Fired up over risk

Chest deep in trouble: Rosenthal Heights residents concerned over the fire risk have asked council to better manage the flora and fauna reserve. From left: John Latemore, Ann Simon, Ron Simon, Jane Heferan, John McLean, Deputy Mayor Ross Bartley, Gordon Murphy.

By STEVE GRAY

“IF A FIRE started up here, you’d just get in your car and go. And you’d better make it your fastest car.”
That’s the way John Latemore sums up the fears of Rosenthal Heights residents, concerned that a fire in the tinder-dry, overgrown bush just across the fence could cost them their homes. Or worse, their lives.
The residents live adjacent to the seven-hectare Everest Road Flora and Fauna Reserve on the outskirts of Warwick, now deep in dry grass.
There’s only one road in and out, meaning evacuation would be impossible if it was cut by fire.
It’s state land, controlled by the Southern Downs Regional Council and managed by the Society for Growing Australian Plants as a nature reserve.
SDRC deputy mayor Ross Bartley said a recent assessment by firefighters indicated that a controlled burn-off was now impossible, and there’s so much fuel that if a fire did rip through the block there would be no nature left to preserve.
“With such a hot, intense fire there would be very little native vegetation left to preserve,” Cr Bartley said.
The land was threatened by a grassfire just a fortnight ago and the QFRS assessment is that it would be impossible to defend the land in the event of a bushfire, Cr Bartley said.
The council has maintained a statutory 30-metre firebreak between the residents and the native scrub.
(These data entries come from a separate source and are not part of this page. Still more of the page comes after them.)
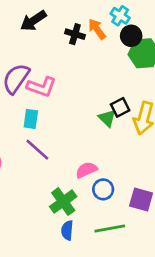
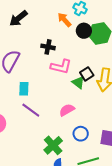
black cross: (75, 34) -> (48, 47), moved
black circle: (131, 36) -> (84, 31), moved
pink L-shape: (41, 87) -> (61, 67), moved
pink semicircle: (86, 170) -> (67, 110), moved

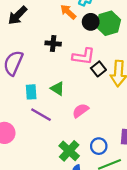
pink L-shape: (61, 67) -> (83, 56), moved
green triangle: (78, 82) -> (57, 88), moved
blue circle: (81, 134) -> (99, 146), moved

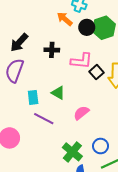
black arrow: (18, 15) -> (19, 42), moved

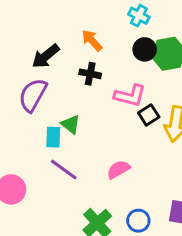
orange arrow: (65, 19) -> (92, 40), moved
green triangle: (58, 93) -> (71, 124), moved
But it admits that overarching branches would render the slashed area useless in the event of a canopy fire similar to the one which devastated areas south of Stanthorpe a decade ago, claiming a life.
The council has decided to review the management strategy to reduce the danger to residents, and may again permit limited grazing to keep the groundcover down.
The land was grazed for decades, up until early this year when a local farmer received a solicitor’s letter from the Society for Growing Australian Plants, ordering the removal of stock.
Residents and some councillors agree that the re-introduction of light grazing would remove the worst of the fire danger and they argue that stock had left the remnant vegetation intact then and will do so again.
Those living in the upmarket suburb value the nature reserve, but fear its potential to wreak destruction.
“I’m very happy that this is here, but they should revisit their management strategy,” Ron Simon said.
Firefighters doorknocked the area over the weekend and confirmed there was a high fire risk, residents said.
The land’s managers, the Society for Growing Australian Plants, in Warwick and Brisbane, were unavailable for comment.